OK. I might as well get it all out in the open. I don't like Elizabeth Arden Eight Hour Cream. Now, this is neither meant as a provocative outburst, nor as a privately-proud I want to be a black sheep kind of statement. The truth is, I'm flummoxed by its success. Utterly bamboozled. Year after year, there it is: in the Award Halls of Fame and on the tips of the expert tongues, packed in the bags of Beauty Directors and teetering atop the bestseller lists... it's the ultimate, omnipresent product and its popularity never wanes.

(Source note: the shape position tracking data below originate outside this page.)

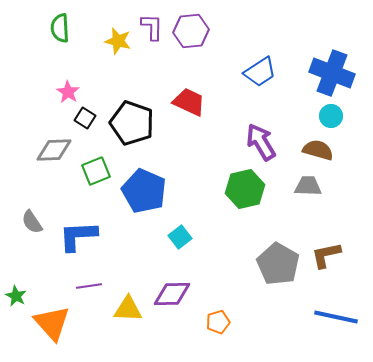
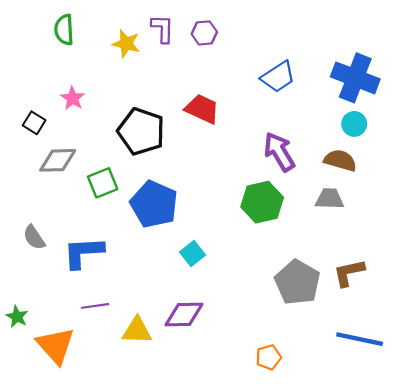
purple hexagon: (191, 31) -> (204, 33), size x0.7
black square: (85, 118) -> (34, 123), moved
orange pentagon: (218, 322) -> (269, 357), moved

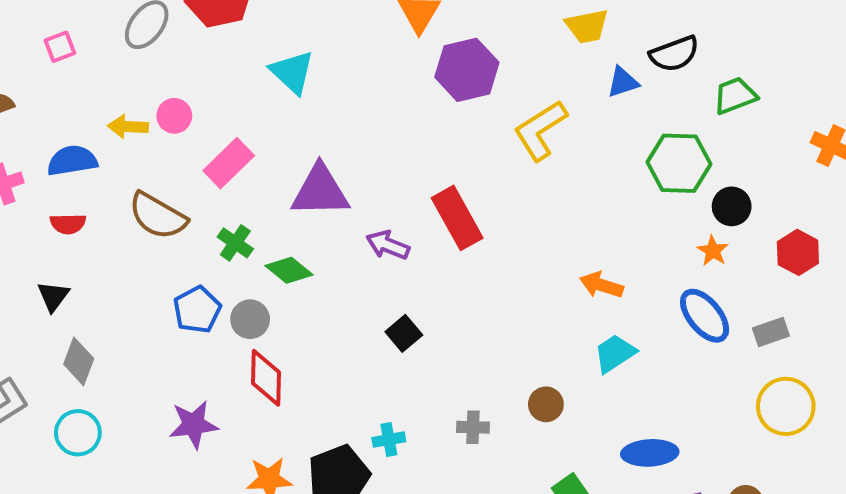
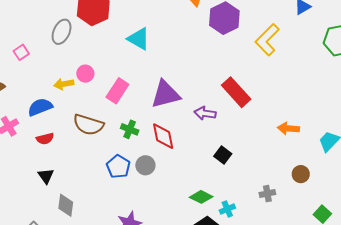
green diamond: (289, 270) -> (201, 197), moved
orange arrow: (601, 285) -> (288, 128), moved
red diamond: (266, 378) -> (163, 136), moved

I, on the other hand, have a few rational reasons for not being sold on the subject. It has been a poetic eight years since I first tried the eight hour cream. I remember thinking that it was really gloopy - a good thing, because as far as balms are concerned, gloopiness is often in direct proportion to durability, but the problem was, I never went more than an hour without reapplying. It wasn't that it rubbed off, it was more a case of my lips chapping at an alarming rate when they weren't millimetrically wrapped up in the stuff - as though my skin was getting hooked and couldn't get by without regular top ups. The more I used, the more I seemed to need... and yet, my lips always seemed slightly sore and continually cracked. I put it down to a bad winter (it was spring) and dehydration (I was downing two litres a day). I was so determined not to malign the magnificent or to reach a conclusion that bordered on profane (if beauty mythology is anything to go by), that I just kept on using it. Day after day, week after week.

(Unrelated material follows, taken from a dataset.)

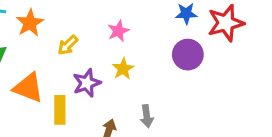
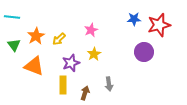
orange star: (30, 23) -> (36, 36), moved
purple circle: (188, 55) -> (144, 52), moved
yellow rectangle: (60, 110) -> (63, 85), moved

By the end of the affair my lips were a right old mess. I accepted the obvious. It just did not work for me. A make-up artist mate suggested I use the remainder as a gloss on my eyelids instead. 'Do you use it on the models?' I asked. Yes, he did, but conceded that it could sting if it accidentally migrated into the eyes. No surprise there, I thought, given that the product smells like my primary school sick-room - a powerful, medicinal pong.
Then, about a week later and during a sleepy, mid-afternoon smooch, Mr Malcontent pulled - nay, whiplashed - away from me and shot me a look of pure, eye-popping horror. 'What the hell is that on your lips?' he gasped. Not only had it failed to hit the sensorial spot, but apparently, it also tasted like lighter fluid (and 'Withnail, ahem, Mr Malcontent would know', I teased). Laughter aside, I knew he was right. So that was it. The final nail in this particular cosmetic coffin.